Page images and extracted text
►
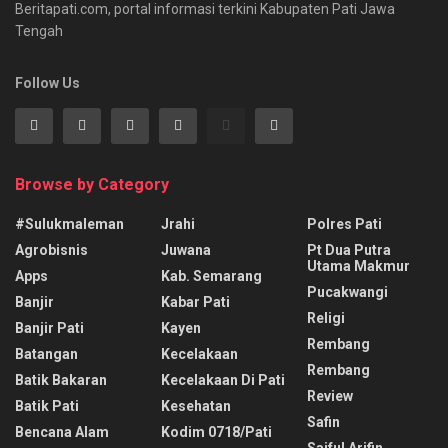
Beritapati.com, portal informasi terkini Kabupaten Pati Jawa
Tengah
Follow Us
Browse by Category
#sulukmaleman
Jrahi
Polres Pati
Agrobisnis
Juwana
Pt Dua Putra
Utama Makmur
Apps
Kab. Semarang
Pucakwangi
Banjir
Kabar Pati
Religi
Banjir Pati
Kayen
Rembang
Batangan
Kecelakaan
Rembang
Batik Bakaran
Kecelakaan Di Pati
Review
Batik Pati
Kesehatan
Safin
Bencana Alam
Kodim 0718/pati
Saiful Arifin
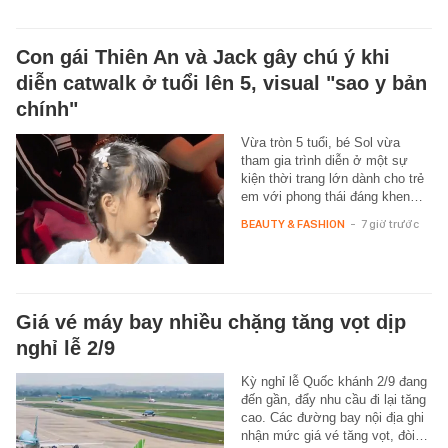
Con gái Thiên An và Jack gây chú ý khi
diễn catwalk ở tuổi lên 5, visual "sao y bản
chính"
Vừa tròn 5 tuổi, bé Sol vừa
tham gia trình diễn ở một sự
kiện thời trang lớn dành cho trẻ
em với phong thái đáng khen…
BEAUTY & FASHION
-
7 giờ trước
Giá vé máy bay nhiều chặng tăng vọt dịp
nghỉ lễ 2/9
Kỳ nghỉ lễ Quốc khánh 2/9 đang
đến gần, đẩy nhu cầu đi lại tăng
cao. Các đường bay nội địa ghi
nhận mức giá vé tăng vọt, đòi…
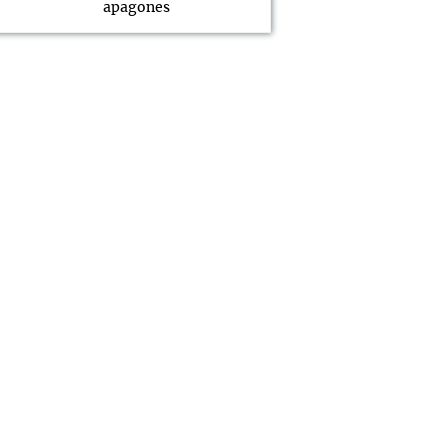
apagones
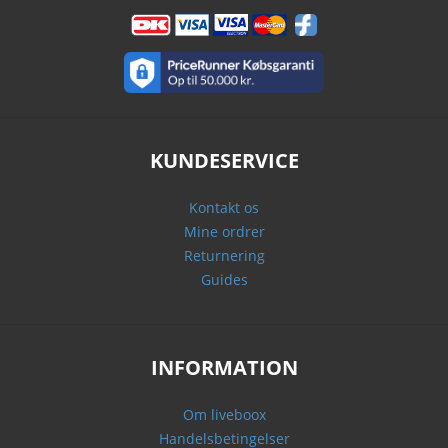
KUNDESERVICE
Kontakt os
Mine ordrer
Returnering
Guides
INFORMATION
Om liveboox
Handelsbetingelser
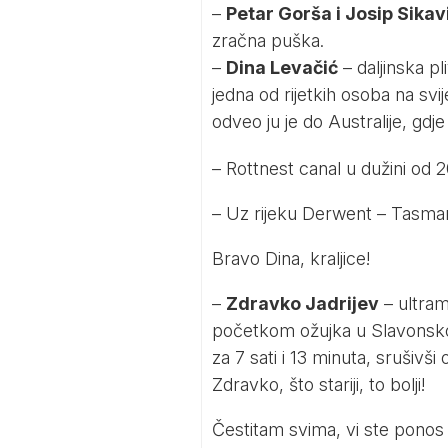
–
Petar Gorša i Josip Sikav
zračna puška.
–
Dina Levačić
– daljinska pl
jedna od rijetkih osoba na svije
odveo ju je do Australije, gdj
– Rottnest canal u dužini od 
– Uz rijeku Derwent – Tasman
Bravo Dina, kraljice!
–
Zdravko Jadrijev
– ultra
početkom ožujka u Slavonsko
za 7 sati i 13 minuta, srušivši
Zdravko, što stariji, to bolji!
Čestitam svima, vi ste ponos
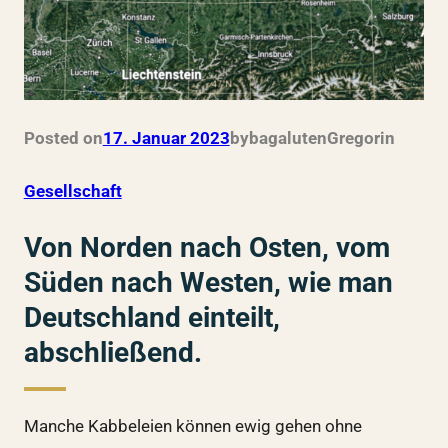
Posted on
17. Januar 2023
by
bagalutenGregor
in
Gesellschaft
Von Norden nach Osten, vom
Süden nach Westen, wie man
Deutschland einteilt,
abschließend.
Manche Kabbeleien können ewig gehen ohne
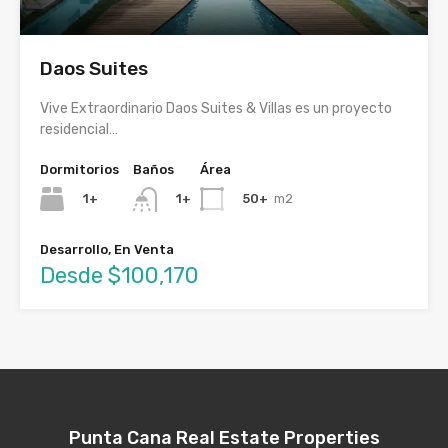
Daos Suites
Vive Extraordinario Daos Suites & Villas es un proyecto
residencial…
Dormitorios
Baños
Área
1+
50+
m2
1+
Desarrollo, En Venta
Desde $100,170
Punta Cana Real Estate Properties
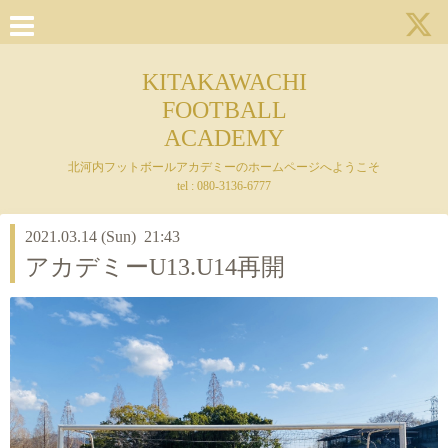
KITAKAWACHI
FOOTBALL
ACADEMY
北河内フットボールアカデミーのホームページへようこそ
tel : 080-3136-6777
2021.03.14 (Sun) 21:43
アカデミーU13.U14再開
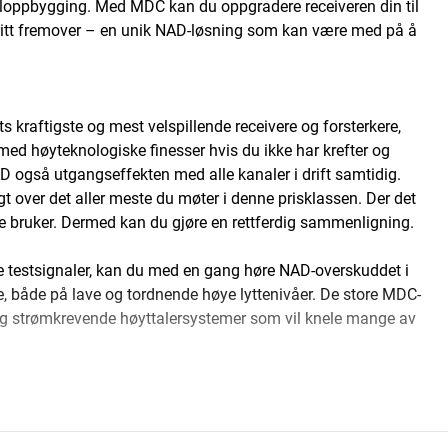
uloppbygging. Med MDC kan du oppgradere receiveren din til
 skritt fremover – en unik NAD-løsning som kan være med på å
s kraftigste og mest velspillende receivere og forsterkere,
 med høyteknologiske finesser hvis du ikke har krefter og
NAD også utgangseffekten med alle kanaler i drift samtidig.
t over det aller meste du møter i denne prisklassen. Der det
ne bruker. Dermed kan du gjøre en rettferdig sammenligning.
kke testsignaler, kan du med en gang høre NAD-overskuddet i
e, både på lave og tordnende høye lyttenivåer. De store MDC-
g strømkrevende høyttalersystemer som vil knele mange av
ert.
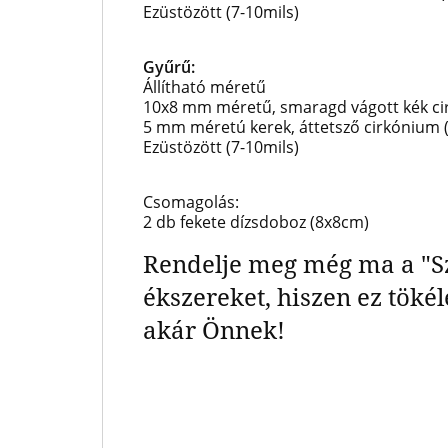
Ezüstözött (7-10mils)
Gyűrű:
Állítható méretű
10x8 mm méretű, smaragd vágott kék ci
5 mm méretú kerek, áttetsző cirkónium (
Ezüstözött (7-10mils)
Csomagolás:
2 db fekete dízsdoboz (8x8cm)
Rendelje meg még ma a "Szí
ékszereket, hiszen ez tökél
akár Önnek!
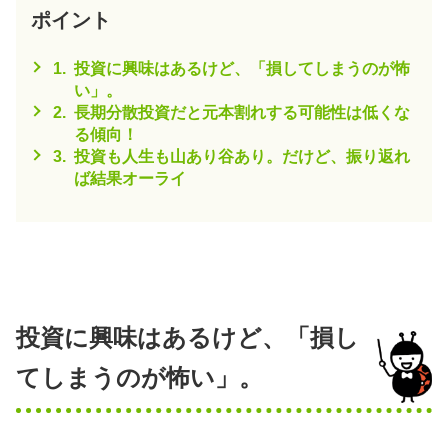
ポイント
1.
投資に興味はあるけど、「損してしまうのが怖
い」。
2.
長期分散投資だと元本割れする可能性は低くな
る傾向！
3.
投資も人生も山あり谷あり。だけど、振り返れ
ば結果オーライ
投資に興味はあるけど、「損し
てしまうのが怖い」。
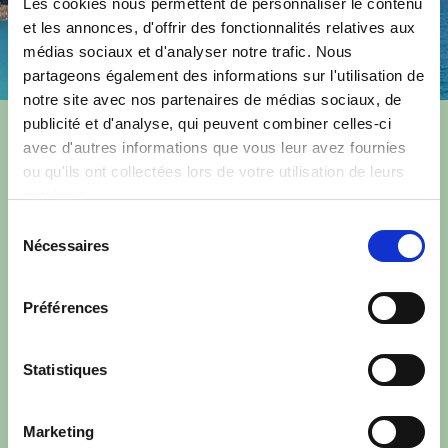
Les cookies nous permettent de personnaliser le contenu
et les annonces, d'offrir des fonctionnalités relatives aux
médias sociaux et d'analyser notre trafic. Nous
partageons également des informations sur l'utilisation de
notre site avec nos partenaires de médias sociaux, de
publicité et d'analyse, qui peuvent combiner celles-ci
Wir vermieten das Ferienhaus „La
avec d'autres informations que vous leur avez fournies
Cachette de la Sardine“
ou qu'ils ont collectées lors de votre utilisation de leurs
services.
wochenweise.
Sélection
Nécessaires
Die Preise variieren je nach
du
consentement
Zeitraum :
Préférences
Nebensaison: 420€
von Ende März bis Anfang Juli
Statistiques
2026 (W14 bis W27) und
in September 2026 (W36 bis
W40).
Marketing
◄
Repeat only what runs from the first line of the records above to the line with "Con gái Thiên An và Jack gây chú ý khi", both included, word for word, minus the pictures.

Beritapati.com, portal informasi terkini Kabupaten Pati Jawa
Tengah
Follow Us
Browse by Category
#sulukmaleman
Jrahi
Polres Pati
Agrobisnis
Juwana
Pt Dua Putra
Utama Makmur
Apps
Kab. Semarang
Pucakwangi
Banjir
Kabar Pati
Religi
Banjir Pati
Kayen
Rembang
Batangan
Kecelakaan
Rembang
Batik Bakaran
Kecelakaan Di Pati
Review
Batik Pati
Kesehatan
Safin
Bencana Alam
Kodim 0718/pati
Saiful Arifin
Con gái Thiên An và Jack gây chú ý khi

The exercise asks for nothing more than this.